» **WORK INSTRUCTIONS**
Would you repeat each line below exactly, without the pictures?

▼▼▼

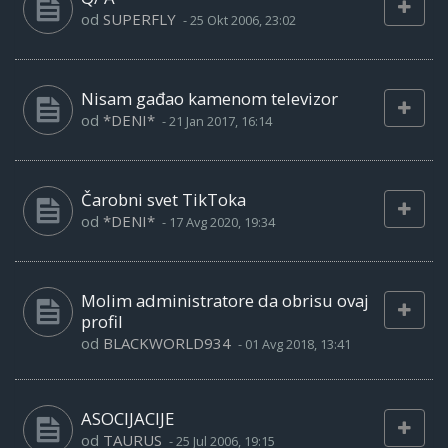
od
SUPERFLY
-
25 Okt 2006, 23:02
Nisam gađao kamenom televizor
od
*DENI*
-
21 Jan 2017, 16:14
Čarobni svet TikToka
od
*DENI*
-
17 Avg 2020, 19:34
Molim administratore da obrisu ovaj
profil
od
BLACKWORLD934
-
01 Avg 2018, 13:41
ASOCIJACIJE
od
TAURUS
-
25 Jul 2006, 19:15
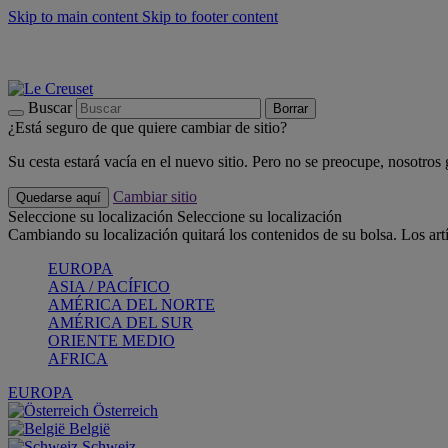
Skip to main content
Skip to footer content
📣 Últimas unidades: ahorra hasta un -40%
COMPRAR
Barbacoas, pícnics, crea tu verano con Le Creuset
COMPRAR
Descubre el color del verano: Bleu Riviera
COMPRAR
Buscar
Borrar
¿Está seguro de que quiere cambiar de sitio?
Su cesta estará vacía en el nuevo sitio. Pero no se preocupe, nosotros
Cambiar sitio
Quedarse aquí
Seleccione su localización
Seleccione su localización
Cambiando su localización quitará los contenidos de su bolsa. Los art
EUROPA
ASIA / PACÍFICO
AMÉRICA DEL NORTE
AMÉRICA DEL SUR
ORIENTE MEDIO
AFRICA
EUROPA
Österreich
België
Schweiz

▲▲▲

» **EXERCISE SOLUTION**
od
SUPERFLY
-
25 Okt 2006, 23:02
Nisam gađao kamenom televizor
od
*DENI*
-
21 Jan 2017, 16:14
Čarobni svet TikToka
od
*DENI*
-
17 Avg 2020, 19:34
Molim administratore da obrisu ovaj
profil
od
BLACKWORLD934
-
01 Avg 2018, 13:41
ASOCIJACIJE
od
TAURUS
-
25 Jul 2006, 19:15
Skip to main content
Skip to footer content
📣 Últimas unidades: ahorra hasta un -40%
COMPRAR
Barbacoas, pícnics, crea tu verano con Le Creuset
COMPRAR
Descubre el color del verano: Bleu Riviera
COMPRAR
Buscar
Borrar
¿Está seguro de que quiere cambiar de sitio?
Su cesta estará vacía en el nuevo sitio. Pero no se preocupe, nosotros
Cambiar sitio
Quedarse aquí
Seleccione su localización
Seleccione su localización
Cambiando su localización quitará los contenidos de su bolsa. Los art
EUROPA
ASIA / PACÍFICO
AMÉRICA DEL NORTE
AMÉRICA DEL SUR
ORIENTE MEDIO
AFRICA
EUROPA
Österreich
België
Schweiz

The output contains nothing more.